- _Task requirements_:
Using the records below, output the stretch that opens with the line containing "KRYDDHYLLAN.NU" and closes with the line containing "info@kryddhyllan", exactly and including both lines, with nothing more.

____________

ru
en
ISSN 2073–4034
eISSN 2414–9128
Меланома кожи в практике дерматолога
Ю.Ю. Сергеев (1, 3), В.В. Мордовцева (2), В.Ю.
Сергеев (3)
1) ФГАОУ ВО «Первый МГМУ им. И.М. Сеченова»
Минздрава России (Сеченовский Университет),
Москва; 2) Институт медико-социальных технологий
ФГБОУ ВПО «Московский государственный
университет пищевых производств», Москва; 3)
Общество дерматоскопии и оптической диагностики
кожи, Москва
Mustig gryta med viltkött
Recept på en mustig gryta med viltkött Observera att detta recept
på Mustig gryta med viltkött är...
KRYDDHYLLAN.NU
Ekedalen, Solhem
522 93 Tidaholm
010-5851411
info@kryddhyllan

____________

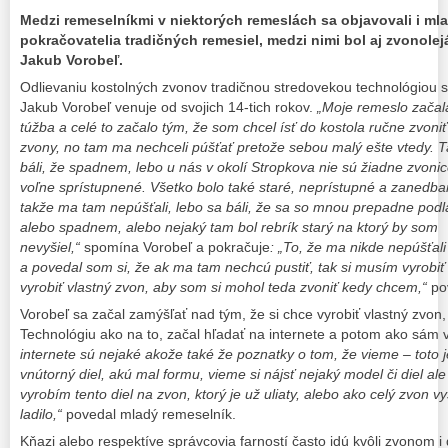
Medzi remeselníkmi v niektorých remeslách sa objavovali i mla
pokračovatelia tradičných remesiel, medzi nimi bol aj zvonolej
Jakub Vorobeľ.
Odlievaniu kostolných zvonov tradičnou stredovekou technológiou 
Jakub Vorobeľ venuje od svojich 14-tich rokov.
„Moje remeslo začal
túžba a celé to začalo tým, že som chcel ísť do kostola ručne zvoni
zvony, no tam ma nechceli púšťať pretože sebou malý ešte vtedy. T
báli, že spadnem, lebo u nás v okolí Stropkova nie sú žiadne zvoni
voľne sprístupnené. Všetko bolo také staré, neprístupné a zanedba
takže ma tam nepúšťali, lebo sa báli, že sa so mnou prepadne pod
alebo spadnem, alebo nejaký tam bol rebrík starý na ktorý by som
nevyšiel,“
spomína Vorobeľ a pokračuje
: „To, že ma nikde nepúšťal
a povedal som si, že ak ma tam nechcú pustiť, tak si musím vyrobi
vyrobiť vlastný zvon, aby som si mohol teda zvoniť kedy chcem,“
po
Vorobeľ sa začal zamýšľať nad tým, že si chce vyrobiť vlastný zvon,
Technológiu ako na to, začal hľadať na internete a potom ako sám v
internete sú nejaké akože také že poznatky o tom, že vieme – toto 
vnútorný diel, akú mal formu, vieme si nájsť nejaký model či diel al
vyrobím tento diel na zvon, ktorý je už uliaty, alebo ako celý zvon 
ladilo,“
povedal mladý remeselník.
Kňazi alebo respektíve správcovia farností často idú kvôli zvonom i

____________

- _Answer below_:
KRYDDHYLLAN.NU
Ekedalen, Solhem
522 93 Tidaholm
010-5851411
info@kryddhyllan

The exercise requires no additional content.